Large Scale 3D Printing with Nanoscale Control
Large engineering structures like turbines, bridges, and industrial machines, are currently manufactured with traditional, subtractive processes. These techniques do not allow nanoscale control over surface and material features like anti-corrosion and hardness.
A new project, Grade2XL, is developing wire arc additive manufacturing processes for large-scale manufacturing that can have this kind of nanoscale control built-in. The project is being funded by the European Union, with the bulk of work carried out in the Netherlands.
The Future of Nanotechnology in Europe
Nanotechnology will likely become an enabling technology for a diverse range of sectors in Europe in the next few decades. Therefore, strong leadership in nanotechnology in the region will underpin future leadership across industry, research, and development in Europe.

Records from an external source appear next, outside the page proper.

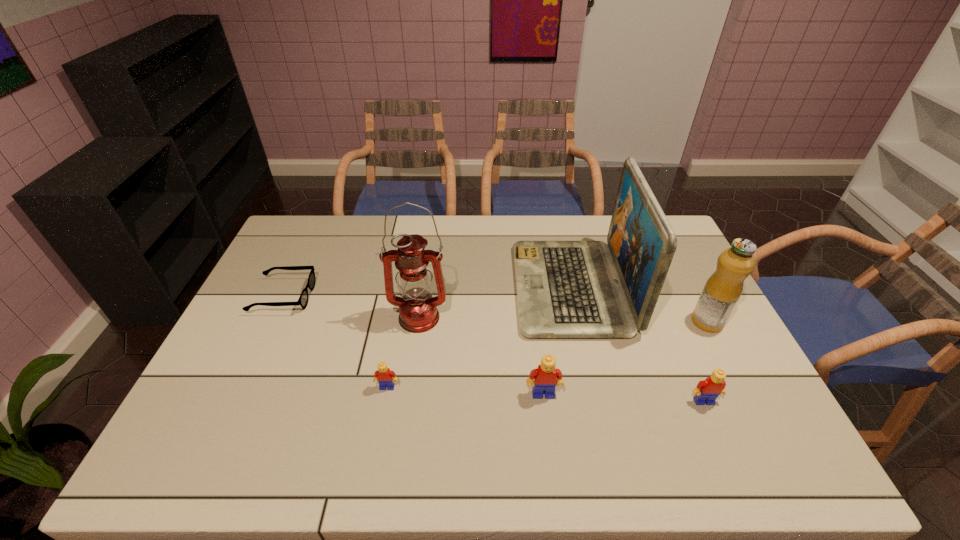 In order to click on vacant area at the right edge in this screenshot , I will do `click(674, 273)`.

Image resolution: width=960 pixels, height=540 pixels. I want to click on free spot at the far left corner of the desktop, so click(x=297, y=224).

Identify the location of free space between the oil lamp and the laptop computer. This screenshot has height=540, width=960. (494, 303).

In order to click on vacant space that's between the leftmost Lego and the laptop computer in this screenshot , I will do `click(479, 338)`.

Find the location of `vacant point located between the leftmost Lego and the tallest Lego`. vacant point located between the leftmost Lego and the tallest Lego is located at coordinates (466, 391).

Identify the location of blank region between the fourth tallest object and the third tallest object. (625, 358).

Locate an element on the screen. empty space between the oil lamp and the leftmost object is located at coordinates (350, 307).

You are a GUI agent. You are given a task and a screenshot of the screen. Output one action in this format:
    pyautogui.click(x=<x>, y=<y>)
    Task: Click on the free space between the fourth tallest object and the second shortest Lego
    This screenshot has height=540, width=960.
    Given the screenshot: What is the action you would take?
    pyautogui.click(x=624, y=398)

This screenshot has width=960, height=540. I want to click on vacant area that lies between the rightmost Lego and the shortest object, so click(493, 349).

Where is `empty space between the leftmost Lego and the shortest object`? This screenshot has width=960, height=540. empty space between the leftmost Lego and the shortest object is located at coordinates (335, 342).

This is especially true for manufacturing. Many analysts argue that a strong manufacturing base is critical to an overall strong economy, and European policymakers see the kind of advanced manufacturing that is enabled by nanotechnology as key to ensuring a future for the regional manufacturing sector.
Nanotechnology will continue to rise in Europe in the next few years, but its growth must be nurtured with strategic policy and funding commitment to ensure the region achieves its potential for numerous and diverse industries well into the twenty-first century.